Le gouvernement s’attaque au droit de grève pour mieux s’attaquer à tous les droits de la population ! Edito du 23-07-2007

25 Juillet 2007 , Rédigé par LCR-27 Publié dans #EDITOS

Le gouvernement s’attaque au droit de grève pour mieux s’attaquer à tous les droits de la population !

LCR100pour100aGauche.jpgLa semaine dernière, alors qu’entrait en discussion au Sénat le projet de loi sur le service minimum, Fillon annonçait qu’il voulait étendre celui-ci à l’Education nationale. Le gouvernement s’appuie sur chaque point marqué contre les travailleurs pour lancer, contre eux, de nouvelles attaques. Devant l’indignation provoquée par ces déclarations, le ministre de l’Education, Darcos, s’est voulu faussement rassurant en indiquant que les discussions concernaient « pour l’heure  » seulement les transports. Et un peu plus tard, Fillon revenait à la charge en déclarant qu’il ne regrettait rien de ce qu’il avait dit, parce qu’il faut, a-t-il précisé, que « les enfants soient accueillis les jours de grève ». Pour faire accepter ce mauvais coup, le gouvernement a le culot de mettre en avant l’intérêt des « services publics » ; il montre du doigt leurs salariés, qu’il accuse de leur mauvais fonctionnement les jours de grève, alors que c’est lui qui est responsable, avec ses prédécesseurs, de la dégradation des transports en commun, de l’éducation, de la santé dont il ne cesse de rogner les budgets et de réduire les effectifs. N’annonce-t-il pas, en même temps, que se discute son projet de loi, 35000 suppressions de postes dans la Fonction publique dont 10 000 à 17 000 dans la seule Education nationale ? Quant à la direction de la SNCF, elle prévoit une réduction massive de ses effectifs à la faveur d’une restructuration du secteur du fret.

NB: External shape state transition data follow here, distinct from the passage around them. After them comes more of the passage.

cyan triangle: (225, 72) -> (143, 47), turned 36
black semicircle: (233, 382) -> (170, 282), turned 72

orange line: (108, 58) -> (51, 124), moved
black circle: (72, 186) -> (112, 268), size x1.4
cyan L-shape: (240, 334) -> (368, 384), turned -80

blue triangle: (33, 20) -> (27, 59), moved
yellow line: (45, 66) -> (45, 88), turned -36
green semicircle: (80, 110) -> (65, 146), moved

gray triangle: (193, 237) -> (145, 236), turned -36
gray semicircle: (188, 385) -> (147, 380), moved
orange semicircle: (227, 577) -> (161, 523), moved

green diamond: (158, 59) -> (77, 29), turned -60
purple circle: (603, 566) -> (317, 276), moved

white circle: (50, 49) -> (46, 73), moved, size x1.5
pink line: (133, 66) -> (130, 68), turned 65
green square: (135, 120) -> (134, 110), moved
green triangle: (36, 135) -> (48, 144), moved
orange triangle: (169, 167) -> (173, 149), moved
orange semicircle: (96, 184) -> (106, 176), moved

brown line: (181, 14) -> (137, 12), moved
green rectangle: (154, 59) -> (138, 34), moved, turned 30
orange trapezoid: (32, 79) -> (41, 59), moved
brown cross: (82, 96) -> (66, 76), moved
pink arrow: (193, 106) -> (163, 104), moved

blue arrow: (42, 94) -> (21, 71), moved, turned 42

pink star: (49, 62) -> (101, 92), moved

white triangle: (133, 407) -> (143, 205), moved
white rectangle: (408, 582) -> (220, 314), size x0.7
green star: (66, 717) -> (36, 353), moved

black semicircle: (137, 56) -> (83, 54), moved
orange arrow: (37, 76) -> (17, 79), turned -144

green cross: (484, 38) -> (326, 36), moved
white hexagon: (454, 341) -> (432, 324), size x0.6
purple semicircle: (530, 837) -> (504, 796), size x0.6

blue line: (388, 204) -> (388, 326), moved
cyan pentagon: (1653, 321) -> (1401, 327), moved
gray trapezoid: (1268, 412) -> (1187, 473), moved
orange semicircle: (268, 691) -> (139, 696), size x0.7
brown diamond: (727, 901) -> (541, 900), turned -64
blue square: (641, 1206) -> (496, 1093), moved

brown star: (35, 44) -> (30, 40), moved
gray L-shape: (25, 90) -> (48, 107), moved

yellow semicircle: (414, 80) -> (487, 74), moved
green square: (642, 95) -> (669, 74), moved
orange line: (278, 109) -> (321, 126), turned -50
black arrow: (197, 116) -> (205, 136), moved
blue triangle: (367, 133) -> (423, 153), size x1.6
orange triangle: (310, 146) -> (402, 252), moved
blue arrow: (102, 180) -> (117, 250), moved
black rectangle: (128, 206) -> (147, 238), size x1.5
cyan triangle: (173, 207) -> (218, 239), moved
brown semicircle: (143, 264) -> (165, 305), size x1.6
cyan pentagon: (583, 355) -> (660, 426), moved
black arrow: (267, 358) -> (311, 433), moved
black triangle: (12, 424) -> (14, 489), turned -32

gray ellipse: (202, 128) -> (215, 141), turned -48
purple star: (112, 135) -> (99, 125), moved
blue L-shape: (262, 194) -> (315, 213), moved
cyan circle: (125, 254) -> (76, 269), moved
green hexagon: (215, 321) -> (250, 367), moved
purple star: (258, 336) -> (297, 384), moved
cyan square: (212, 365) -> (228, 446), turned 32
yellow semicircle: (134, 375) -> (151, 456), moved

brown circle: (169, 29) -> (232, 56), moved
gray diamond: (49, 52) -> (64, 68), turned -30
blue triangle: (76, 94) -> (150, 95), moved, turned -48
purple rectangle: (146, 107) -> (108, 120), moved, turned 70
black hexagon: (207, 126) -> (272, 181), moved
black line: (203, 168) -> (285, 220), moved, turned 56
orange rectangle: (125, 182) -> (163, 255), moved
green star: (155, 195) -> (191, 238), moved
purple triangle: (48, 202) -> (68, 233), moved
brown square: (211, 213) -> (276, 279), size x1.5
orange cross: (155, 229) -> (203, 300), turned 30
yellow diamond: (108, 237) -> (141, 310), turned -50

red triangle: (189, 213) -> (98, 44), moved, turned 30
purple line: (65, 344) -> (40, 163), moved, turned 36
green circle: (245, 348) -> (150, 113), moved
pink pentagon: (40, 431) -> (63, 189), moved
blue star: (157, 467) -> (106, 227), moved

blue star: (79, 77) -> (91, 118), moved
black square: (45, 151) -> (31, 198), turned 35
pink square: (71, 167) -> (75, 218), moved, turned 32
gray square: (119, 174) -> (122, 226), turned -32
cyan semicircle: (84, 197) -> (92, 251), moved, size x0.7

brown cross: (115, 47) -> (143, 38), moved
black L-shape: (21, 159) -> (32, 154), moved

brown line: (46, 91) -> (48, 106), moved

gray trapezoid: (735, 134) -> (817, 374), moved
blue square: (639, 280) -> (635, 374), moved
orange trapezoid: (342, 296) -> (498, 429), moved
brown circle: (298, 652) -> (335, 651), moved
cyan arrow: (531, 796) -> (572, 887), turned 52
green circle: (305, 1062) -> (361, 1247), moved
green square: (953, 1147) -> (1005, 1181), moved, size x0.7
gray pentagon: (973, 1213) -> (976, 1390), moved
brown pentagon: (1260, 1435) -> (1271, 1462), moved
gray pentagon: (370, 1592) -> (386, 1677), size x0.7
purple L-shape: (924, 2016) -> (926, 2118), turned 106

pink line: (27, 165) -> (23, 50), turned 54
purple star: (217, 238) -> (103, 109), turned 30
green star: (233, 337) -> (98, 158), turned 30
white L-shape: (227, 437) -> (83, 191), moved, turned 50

Une attaque contre tous les travailleurs

Avec cette loi sur le service minimum, qui veut imposer, entre autres, l’allongement du préavis de grève et que tout salarié se déclare gréviste 48 heures à l’avance sous peine de sanction, c’est bien le droit de grève de tous les travailleurs que le gouvernement veut attaquer, en commençant par les salariés des services publics, des transports d’abord, et maintenant de l’Education. Il mène une offensive politique qui vise à faire passer ces derniers pour des égoïstes qui défendraient des intérêts corporatistes, des privilégiés crispés sur leurs avantages supposés. Il tente ainsi de désarmer les salariés des secteurs qui ont mené plusieurs grands mouvements ces quinze dernières années et dans lesquels se sont reconnus tous ceux qui, parce que soumis à des conditions plus précaires, ont moins de possibilité de résister et de lutter. Il s’agit pour lui de préparer le terrain à de nouvelles attaques, contre les retraites, en commençant par les régimes spéciaux des cheminots ou des travailleurs de l’EDF, et contre les services publics eux-mêmes qu’il veut privatiser. Plus généralement contre tous les travailleurs, leurs salaires, leurs conditions de travail, leurs droits démocratiques.

Un droit democratique

Face à cette offensive, les syndicats des transports ont appelé à une journée d’action - sans appeler à la grève - pour le 31 juillet et les syndicats enseignants prévoient d’appeler, à la rentrée, à des grèves et des manifestations. C’est évidemment le minimum. Mais les directions syndicales restent sur la défensive, hésitant à défendre le droit de grève en lui-même, protestant de leur volonté de mener le « dialogue social », engluées qu’elles sont dans ces pseudo négociations qui visent à les associer à des réformes dont il ne peut sortir que des reculs. C’est par la grève que les salariés qui font marcher les transports, les établissements scolaires, les hôpitaux, peuvent intervenir, faire pression contre la minorité de parasites qui détruisent les services publics et dégradent les conditions de vie de toute la population. Le droit de grève, c’est un droit démocratique, c’est le droit de défendre les intérêts de la collectivité contre ceux d’une minorité qui détient les rênes de l’économie et la fait tourner à son seul profit. Salariés du secteur public comme du secteur privé, usagers, nous sommes tous concernés.